Maskim
Cheguei ao hospital privado com o braço sangrando e uma dor desgraçada atravessando o corpo, mas pelo menos aqueles filhos da p.u.t.a entenderam uma coisa: ninguém aqui vai entregar a minha cabeça.
Mas a dor física não era o pior.
O pior era a certeza.
Tem um rato aqui dentro.
E rato não nasce da noite pro dia.
Rato nasce do ódio.
Minha mãe sempre disse isso. Uma pessoa que quer te prejudicar ou te odeia… ou te inveja. Não existe outra possibilidade.
Maskim: eu matei o Mr.
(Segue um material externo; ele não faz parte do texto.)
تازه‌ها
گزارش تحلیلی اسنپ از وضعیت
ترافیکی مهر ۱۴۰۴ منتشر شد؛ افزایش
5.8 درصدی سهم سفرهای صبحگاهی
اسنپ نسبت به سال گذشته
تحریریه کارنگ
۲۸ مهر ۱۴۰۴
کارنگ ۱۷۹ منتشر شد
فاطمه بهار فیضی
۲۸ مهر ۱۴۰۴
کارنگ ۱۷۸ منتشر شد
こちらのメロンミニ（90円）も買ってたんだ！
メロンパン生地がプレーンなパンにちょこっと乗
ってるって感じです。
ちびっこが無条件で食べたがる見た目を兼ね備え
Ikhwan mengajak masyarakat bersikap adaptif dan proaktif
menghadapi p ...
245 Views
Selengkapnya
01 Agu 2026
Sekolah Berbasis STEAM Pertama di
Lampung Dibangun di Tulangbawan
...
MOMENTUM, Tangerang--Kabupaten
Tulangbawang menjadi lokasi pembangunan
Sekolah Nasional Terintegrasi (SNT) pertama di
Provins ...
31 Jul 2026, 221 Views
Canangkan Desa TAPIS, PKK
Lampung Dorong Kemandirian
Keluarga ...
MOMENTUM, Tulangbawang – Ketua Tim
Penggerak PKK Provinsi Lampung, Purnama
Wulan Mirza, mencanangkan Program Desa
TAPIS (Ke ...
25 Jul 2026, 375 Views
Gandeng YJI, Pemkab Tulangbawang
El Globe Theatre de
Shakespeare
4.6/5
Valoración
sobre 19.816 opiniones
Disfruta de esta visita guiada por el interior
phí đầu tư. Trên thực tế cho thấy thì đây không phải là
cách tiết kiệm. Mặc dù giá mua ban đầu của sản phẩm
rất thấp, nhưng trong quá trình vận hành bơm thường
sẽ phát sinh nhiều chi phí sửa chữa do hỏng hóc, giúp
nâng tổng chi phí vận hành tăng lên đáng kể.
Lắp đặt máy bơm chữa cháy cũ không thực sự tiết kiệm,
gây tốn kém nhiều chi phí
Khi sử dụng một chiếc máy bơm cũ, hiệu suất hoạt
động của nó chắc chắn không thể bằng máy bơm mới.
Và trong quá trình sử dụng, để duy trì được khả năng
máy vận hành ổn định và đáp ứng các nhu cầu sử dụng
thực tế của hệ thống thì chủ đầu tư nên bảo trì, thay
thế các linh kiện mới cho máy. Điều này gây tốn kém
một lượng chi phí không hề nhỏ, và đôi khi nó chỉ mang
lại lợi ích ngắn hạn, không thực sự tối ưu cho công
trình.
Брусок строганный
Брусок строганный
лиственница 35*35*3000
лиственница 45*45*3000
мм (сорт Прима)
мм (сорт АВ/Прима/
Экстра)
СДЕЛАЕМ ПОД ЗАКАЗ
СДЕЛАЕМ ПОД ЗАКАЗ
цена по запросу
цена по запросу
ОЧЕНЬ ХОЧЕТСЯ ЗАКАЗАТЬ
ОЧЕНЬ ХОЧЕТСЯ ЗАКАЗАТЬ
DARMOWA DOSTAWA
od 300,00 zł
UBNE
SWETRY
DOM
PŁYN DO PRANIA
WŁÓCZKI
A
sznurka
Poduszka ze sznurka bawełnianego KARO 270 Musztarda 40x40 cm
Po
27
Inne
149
Peterson e briguei com o Viktor, correto? — encarei o Lev. — Eu bati de frente com mais alguém aqui dentro nos últimos dias?
Lev: não… ninguém além deles.
Maskim: então foi um dos dois.
Ou alguém muito próximo a eles.
Porque alguém entregou o endereço da casa da minha mulher.
Lev passou a mão no rosto, tenso.
Lev: a médica ainda vai cuidar do teu braço e você já tá pensando em matar gente de novo…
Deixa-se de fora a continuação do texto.